> [Work request]: Restate the records in full, so that each line matches the original exactly.

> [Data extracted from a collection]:
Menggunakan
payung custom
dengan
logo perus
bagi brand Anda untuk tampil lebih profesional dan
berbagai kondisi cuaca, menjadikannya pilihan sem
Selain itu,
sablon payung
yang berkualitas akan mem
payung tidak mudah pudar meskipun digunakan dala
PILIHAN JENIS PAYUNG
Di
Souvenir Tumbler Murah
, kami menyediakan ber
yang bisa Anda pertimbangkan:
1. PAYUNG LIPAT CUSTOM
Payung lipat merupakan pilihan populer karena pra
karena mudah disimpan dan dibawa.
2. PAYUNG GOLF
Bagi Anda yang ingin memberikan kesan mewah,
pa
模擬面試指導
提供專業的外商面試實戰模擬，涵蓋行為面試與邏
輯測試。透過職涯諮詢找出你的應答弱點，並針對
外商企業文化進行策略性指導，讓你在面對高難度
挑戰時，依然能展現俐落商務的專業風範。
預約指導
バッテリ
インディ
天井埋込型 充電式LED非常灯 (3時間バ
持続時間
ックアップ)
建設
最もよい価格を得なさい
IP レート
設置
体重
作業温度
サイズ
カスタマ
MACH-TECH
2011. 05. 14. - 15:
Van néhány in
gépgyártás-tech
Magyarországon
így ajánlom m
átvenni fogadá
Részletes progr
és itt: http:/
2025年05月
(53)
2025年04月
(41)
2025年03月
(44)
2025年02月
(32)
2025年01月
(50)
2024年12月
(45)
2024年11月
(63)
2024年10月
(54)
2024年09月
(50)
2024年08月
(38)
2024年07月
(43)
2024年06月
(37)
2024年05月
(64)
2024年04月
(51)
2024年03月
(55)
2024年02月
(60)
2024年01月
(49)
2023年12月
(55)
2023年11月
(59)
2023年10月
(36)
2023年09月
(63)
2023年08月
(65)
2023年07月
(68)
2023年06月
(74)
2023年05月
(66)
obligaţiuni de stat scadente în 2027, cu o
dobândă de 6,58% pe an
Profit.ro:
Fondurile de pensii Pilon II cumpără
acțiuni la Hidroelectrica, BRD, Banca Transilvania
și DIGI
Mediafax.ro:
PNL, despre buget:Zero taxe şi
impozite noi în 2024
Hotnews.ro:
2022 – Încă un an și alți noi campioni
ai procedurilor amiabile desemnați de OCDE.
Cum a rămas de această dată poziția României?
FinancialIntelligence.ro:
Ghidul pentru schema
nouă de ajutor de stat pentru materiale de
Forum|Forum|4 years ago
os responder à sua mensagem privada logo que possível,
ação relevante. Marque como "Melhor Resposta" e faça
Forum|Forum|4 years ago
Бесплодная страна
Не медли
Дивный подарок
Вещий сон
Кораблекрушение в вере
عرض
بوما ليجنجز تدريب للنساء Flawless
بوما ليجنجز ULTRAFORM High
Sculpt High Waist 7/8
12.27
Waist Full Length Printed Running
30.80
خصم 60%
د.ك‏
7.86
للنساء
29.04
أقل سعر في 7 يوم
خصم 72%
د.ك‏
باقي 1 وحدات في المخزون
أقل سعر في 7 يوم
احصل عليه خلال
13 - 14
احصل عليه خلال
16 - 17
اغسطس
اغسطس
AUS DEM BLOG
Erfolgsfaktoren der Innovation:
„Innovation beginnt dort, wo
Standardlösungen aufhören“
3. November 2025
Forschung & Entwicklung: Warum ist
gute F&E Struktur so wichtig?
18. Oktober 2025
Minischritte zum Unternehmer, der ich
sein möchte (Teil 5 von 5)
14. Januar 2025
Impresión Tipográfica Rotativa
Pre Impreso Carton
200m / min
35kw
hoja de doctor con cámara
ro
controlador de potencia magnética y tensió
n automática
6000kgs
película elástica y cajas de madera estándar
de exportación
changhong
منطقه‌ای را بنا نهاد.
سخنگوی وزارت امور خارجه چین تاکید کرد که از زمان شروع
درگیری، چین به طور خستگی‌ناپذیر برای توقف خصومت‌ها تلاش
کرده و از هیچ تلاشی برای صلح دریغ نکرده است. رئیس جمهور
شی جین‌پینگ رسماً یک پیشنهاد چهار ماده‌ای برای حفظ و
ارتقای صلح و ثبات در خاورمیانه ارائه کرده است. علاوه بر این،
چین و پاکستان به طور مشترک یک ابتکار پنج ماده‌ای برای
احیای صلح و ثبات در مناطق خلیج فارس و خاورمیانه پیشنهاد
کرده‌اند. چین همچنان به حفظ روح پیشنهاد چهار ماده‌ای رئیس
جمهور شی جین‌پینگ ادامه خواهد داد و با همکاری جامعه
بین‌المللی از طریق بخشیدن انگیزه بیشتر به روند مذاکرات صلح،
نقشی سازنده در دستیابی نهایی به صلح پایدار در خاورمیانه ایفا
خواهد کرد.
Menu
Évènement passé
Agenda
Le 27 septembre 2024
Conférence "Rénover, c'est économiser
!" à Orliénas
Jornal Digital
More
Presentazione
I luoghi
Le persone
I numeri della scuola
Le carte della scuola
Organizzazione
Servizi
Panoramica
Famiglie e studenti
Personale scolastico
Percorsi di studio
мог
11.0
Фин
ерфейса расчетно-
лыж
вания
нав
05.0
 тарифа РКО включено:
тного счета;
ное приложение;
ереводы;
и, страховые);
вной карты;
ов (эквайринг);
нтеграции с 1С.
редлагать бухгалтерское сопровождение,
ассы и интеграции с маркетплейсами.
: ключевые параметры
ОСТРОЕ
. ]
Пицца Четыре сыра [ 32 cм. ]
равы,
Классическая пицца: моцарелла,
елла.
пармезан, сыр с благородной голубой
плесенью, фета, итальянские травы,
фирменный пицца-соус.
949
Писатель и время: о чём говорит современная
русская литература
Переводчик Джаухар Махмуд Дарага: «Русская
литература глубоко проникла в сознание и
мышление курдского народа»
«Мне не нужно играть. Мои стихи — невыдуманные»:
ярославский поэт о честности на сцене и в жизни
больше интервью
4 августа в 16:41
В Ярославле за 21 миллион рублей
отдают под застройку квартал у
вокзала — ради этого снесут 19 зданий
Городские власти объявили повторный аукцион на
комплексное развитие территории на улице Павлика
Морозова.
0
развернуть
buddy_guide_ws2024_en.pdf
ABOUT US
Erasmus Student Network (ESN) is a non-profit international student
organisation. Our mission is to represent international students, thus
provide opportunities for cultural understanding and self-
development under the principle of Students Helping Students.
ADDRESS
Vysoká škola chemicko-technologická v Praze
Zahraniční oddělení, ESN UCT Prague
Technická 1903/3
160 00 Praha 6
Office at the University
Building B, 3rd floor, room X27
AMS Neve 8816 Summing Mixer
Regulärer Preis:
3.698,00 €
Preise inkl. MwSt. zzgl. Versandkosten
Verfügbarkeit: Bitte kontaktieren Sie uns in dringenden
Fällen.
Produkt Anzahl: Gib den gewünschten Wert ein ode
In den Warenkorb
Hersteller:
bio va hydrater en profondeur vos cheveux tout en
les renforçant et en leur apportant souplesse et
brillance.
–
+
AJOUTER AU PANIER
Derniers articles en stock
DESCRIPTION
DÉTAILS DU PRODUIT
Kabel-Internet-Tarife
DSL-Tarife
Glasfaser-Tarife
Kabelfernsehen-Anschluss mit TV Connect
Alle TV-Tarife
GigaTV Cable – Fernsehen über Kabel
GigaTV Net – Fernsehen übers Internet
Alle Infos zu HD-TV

> [Response area]:
Menggunakan
payung custom
dengan
logo perus
bagi brand Anda untuk tampil lebih profesional dan
berbagai kondisi cuaca, menjadikannya pilihan sem
Selain itu,
sablon payung
yang berkualitas akan mem
payung tidak mudah pudar meskipun digunakan dala
PILIHAN JENIS PAYUNG
Di
Souvenir Tumbler Murah
, kami menyediakan ber
yang bisa Anda pertimbangkan:
1. PAYUNG LIPAT CUSTOM
Payung lipat merupakan pilihan populer karena pra
karena mudah disimpan dan dibawa.
2. PAYUNG GOLF
Bagi Anda yang ingin memberikan kesan mewah,
pa
模擬面試指導
提供專業的外商面試實戰模擬，涵蓋行為面試與邏
輯測試。透過職涯諮詢找出你的應答弱點，並針對
外商企業文化進行策略性指導，讓你在面對高難度
挑戰時，依然能展現俐落商務的專業風範。
預約指導
バッテリ
インディ
天井埋込型 充電式LED非常灯 (3時間バ
持続時間
ックアップ)
建設
最もよい価格を得なさい
IP レート
設置
体重
作業温度
サイズ
カスタマ
MACH-TECH
2011. 05. 14. - 15:
Van néhány in
gépgyártás-tech
Magyarországon
így ajánlom m
átvenni fogadá
Részletes progr
és itt: http:/
2025年05月
(53)
2025年04月
(41)
2025年03月
(44)
2025年02月
(32)
2025年01月
(50)
2024年12月
(45)
2024年11月
(63)
2024年10月
(54)
2024年09月
(50)
2024年08月
(38)
2024年07月
(43)
2024年06月
(37)
2024年05月
(64)
2024年04月
(51)
2024年03月
(55)
2024年02月
(60)
2024年01月
(49)
2023年12月
(55)
2023年11月
(59)
2023年10月
(36)
2023年09月
(63)
2023年08月
(65)
2023年07月
(68)
2023年06月
(74)
2023年05月
(66)
obligaţiuni de stat scadente în 2027, cu o
dobândă de 6,58% pe an
Profit.ro:
Fondurile de pensii Pilon II cumpără
acțiuni la Hidroelectrica, BRD, Banca Transilvania
și DIGI
Mediafax.ro:
PNL, despre buget:Zero taxe şi
impozite noi în 2024
Hotnews.ro:
2022 – Încă un an și alți noi campioni
ai procedurilor amiabile desemnați de OCDE.
Cum a rămas de această dată poziția României?
FinancialIntelligence.ro:
Ghidul pentru schema
nouă de ajutor de stat pentru materiale de
Forum|Forum|4 years ago
os responder à sua mensagem privada logo que possível,
ação relevante. Marque como "Melhor Resposta" e faça
Forum|Forum|4 years ago
Бесплодная страна
Не медли
Дивный подарок
Вещий сон
Кораблекрушение в вере
عرض
بوما ليجنجز تدريب للنساء Flawless
بوما ليجنجز ULTRAFORM High
Sculpt High Waist 7/8
12.27
Waist Full Length Printed Running
30.80
خصم 60%
د.ك‏
7.86
للنساء
29.04
أقل سعر في 7 يوم
خصم 72%
د.ك‏
باقي 1 وحدات في المخزون
أقل سعر في 7 يوم
احصل عليه خلال
13 - 14
احصل عليه خلال
16 - 17
اغسطس
اغسطس
AUS DEM BLOG
Erfolgsfaktoren der Innovation:
„Innovation beginnt dort, wo
Standardlösungen aufhören“
3. November 2025
Forschung & Entwicklung: Warum ist
gute F&E Struktur so wichtig?
18. Oktober 2025
Minischritte zum Unternehmer, der ich
sein möchte (Teil 5 von 5)
14. Januar 2025
Impresión Tipográfica Rotativa
Pre Impreso Carton
200m / min
35kw
hoja de doctor con cámara
ro
controlador de potencia magnética y tensió
n automática
6000kgs
película elástica y cajas de madera estándar
de exportación
changhong
منطقه‌ای را بنا نهاد.
سخنگوی وزارت امور خارجه چین تاکید کرد که از زمان شروع
درگیری، چین به طور خستگی‌ناپذیر برای توقف خصومت‌ها تلاش
کرده و از هیچ تلاشی برای صلح دریغ نکرده است. رئیس جمهور
شی جین‌پینگ رسماً یک پیشنهاد چهار ماده‌ای برای حفظ و
ارتقای صلح و ثبات در خاورمیانه ارائه کرده است. علاوه بر این،
چین و پاکستان به طور مشترک یک ابتکار پنج ماده‌ای برای
احیای صلح و ثبات در مناطق خلیج فارس و خاورمیانه پیشنهاد
کرده‌اند. چین همچنان به حفظ روح پیشنهاد چهار ماده‌ای رئیس
جمهور شی جین‌پینگ ادامه خواهد داد و با همکاری جامعه
بین‌المللی از طریق بخشیدن انگیزه بیشتر به روند مذاکرات صلح،
نقشی سازنده در دستیابی نهایی به صلح پایدار در خاورمیانه ایفا
خواهد کرد.
Menu
Évènement passé
Agenda
Le 27 septembre 2024
Conférence "Rénover, c'est économiser
!" à Orliénas
Jornal Digital
More
Presentazione
I luoghi
Le persone
I numeri della scuola
Le carte della scuola
Organizzazione
Servizi
Panoramica
Famiglie e studenti
Personale scolastico
Percorsi di studio
мог
11.0
Фин
ерфейса расчетно-
лыж
вания
нав
05.0
 тарифа РКО включено:
тного счета;
ное приложение;
ереводы;
и, страховые);
вной карты;
ов (эквайринг);
нтеграции с 1С.
редлагать бухгалтерское сопровождение,
ассы и интеграции с маркетплейсами.
: ключевые параметры
ОСТРОЕ
. ]
Пицца Четыре сыра [ 32 cм. ]
равы,
Классическая пицца: моцарелла,
елла.
пармезан, сыр с благородной голубой
плесенью, фета, итальянские травы,
фирменный пицца-соус.
949
Писатель и время: о чём говорит современная
русская литература
Переводчик Джаухар Махмуд Дарага: «Русская
литература глубоко проникла в сознание и
мышление курдского народа»
«Мне не нужно играть. Мои стихи — невыдуманные»:
ярославский поэт о честности на сцене и в жизни
больше интервью
4 августа в 16:41
В Ярославле за 21 миллион рублей
отдают под застройку квартал у
вокзала — ради этого снесут 19 зданий
Городские власти объявили повторный аукцион на
комплексное развитие территории на улице Павлика
Морозова.
0
развернуть
buddy_guide_ws2024_en.pdf
ABOUT US
Erasmus Student Network (ESN) is a non-profit international student
organisation. Our mission is to represent international students, thus
provide opportunities for cultural understanding and self-
development under the principle of Students Helping Students.
ADDRESS
Vysoká škola chemicko-technologická v Praze
Zahraniční oddělení, ESN UCT Prague
Technická 1903/3
160 00 Praha 6
Office at the University
Building B, 3rd floor, room X27
AMS Neve 8816 Summing Mixer
Regulärer Preis:
3.698,00 €
Preise inkl. MwSt. zzgl. Versandkosten
Verfügbarkeit: Bitte kontaktieren Sie uns in dringenden
Fällen.
Produkt Anzahl: Gib den gewünschten Wert ein ode
In den Warenkorb
Hersteller:
bio va hydrater en profondeur vos cheveux tout en
les renforçant et en leur apportant souplesse et
brillance.
–
+
AJOUTER AU PANIER
Derniers articles en stock
DESCRIPTION
DÉTAILS DU PRODUIT
Kabel-Internet-Tarife
DSL-Tarife
Glasfaser-Tarife
Kabelfernsehen-Anschluss mit TV Connect
Alle TV-Tarife
GigaTV Cable – Fernsehen über Kabel
GigaTV Net – Fernsehen übers Internet
Alle Infos zu HD-TV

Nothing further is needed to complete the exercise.